Bias-debasing Bayes

By Jørgen Tresse


“Prediction is very difficult, especially if it’s about the future.” – Niels Bohr.

We, as individuals and as a species, make predictions about future events all the time. Yet we keep getting many of them wrong, and it often seems like we’re unable to improve our predictive abilities. I present here a roadmap to uncertainty, risk and the failure of predictions, hoping to leave us all a bit wiser regarding this everyday activity.

Cognitive biases

First a word on the difference between risk and uncertainty. A risk is something you take when you know the probability of different outcomes. Uncertainty is what you have when you don’t know the odds of different outcomes. Walking home from work today, you take a chance of dying in a traffic related accident. However, you know that the risk of this happening is low, so you deem it an acceptable risk for walking home. Compare this to the fear many have of flying, or of terrorism. These risks are certainly much lower, but there are so many uncertainties involved, that the perceived risk is higher. This leads us to adopt anti-terrorism measures much more quickly than traffic safety measures. This in turn says something about how we perceive the probability of future events happening – in other words, our predictions about the future.

In addition to perceived risk, we have other cognitive biases – failures, if you will – that affect our ability to clearly and accurately predict outcomes of events. Take for example availability bias. Many studies suggest that we have an easier time remembering and drawing upon things that we are more exposed for, in uncertain situations. This makes sense, but it skews our predictions. Survivorship bias is another one, which is a sampling bias based on only looking at the survivors of an event. During World War II, Abraham Wald famously helped the American Navy build sturdier airplanes. Before Wald, they were reinforcing planes based on where returning planes had been hit, not realizing that they were reinforcing them where a plane could sustain damage and still survive the trip. Wald recognized that their samples consisted only of survivors, and they had hence failed to consider where fallen planes had been hit. Reinforcing the planes instead where the survivors had not been hit, drastically reduced the number of fatalities.

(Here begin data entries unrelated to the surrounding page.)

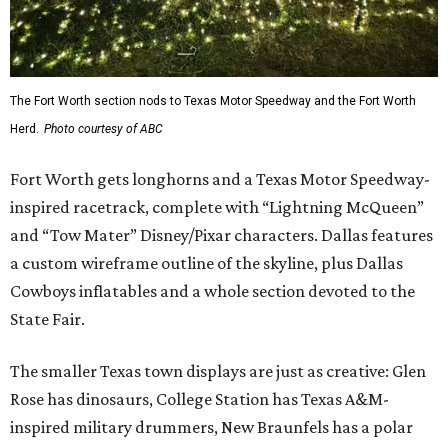
The Fort Worth section nods to Texas Motor Speedway and the Fort Worth
Herd.
Photo courtesy of ABC
Fort Worth gets longhorns and a Texas Motor Speedway-
inspired racetrack, complete with “Lightning McQueen”
and “Tow Mater” Disney/Pixar characters. Dallas features
a custom wireframe outline of the skyline, plus Dallas
Cowboys inflatables and a whole section devoted to the
State Fair.
The smaller Texas town displays are just as creative: Glen
Rose has dinosaurs, College Station has Texas A&M-
inspired military drummers, New Braunfels has a polar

Furthermore, we have the gambler’s fallacy – the belief that just because something has had the same outcome many times in a row, the outcome is bound to soon change. The chance of a coin toss coming up heads is 50%, regardless of how many times you have thrown heads in a row. When simulating coin tosses – that is, writing down what is considered a reasonable result of coin tosses without actually tossing them – people have been found to write down too short streaks. After maybe four or five heads, they feel that they have to switch to tails, even though with real coin tosses you can easily get eight or more heads before tails show up. Humans are very good at finding patterns in data, and reacting accordingly, which gives us many evolutionary advantages. As many a gambler will have experienced, however, being good at finding signal in the noise does not always work to our advantage.

The unknown unknowns

All these biases and pitfalls can be summed up as snap judgements – cognitive heuristics, or shortcuts, that allow us to make decisions quickly, without having to stop and consciously process all the information we are bombarded with everyday. The Nobel laureate Daniel Kahneman, along with his collaborator Amos Tversky, is one of the best-known scientists within the field of heuristics and biases. In his 2011 book, Thinking, fast and slow, he lays out the differences between two “systems” we all have – system 1, which calls all the snap decisions, based on heuristics we already have discussed, and system 2, which consciously processes information before acting on it. When it comes to making predictions about future events, we could all benefit from slowing down, recognizing our blind spots, and putting system 2 in charge.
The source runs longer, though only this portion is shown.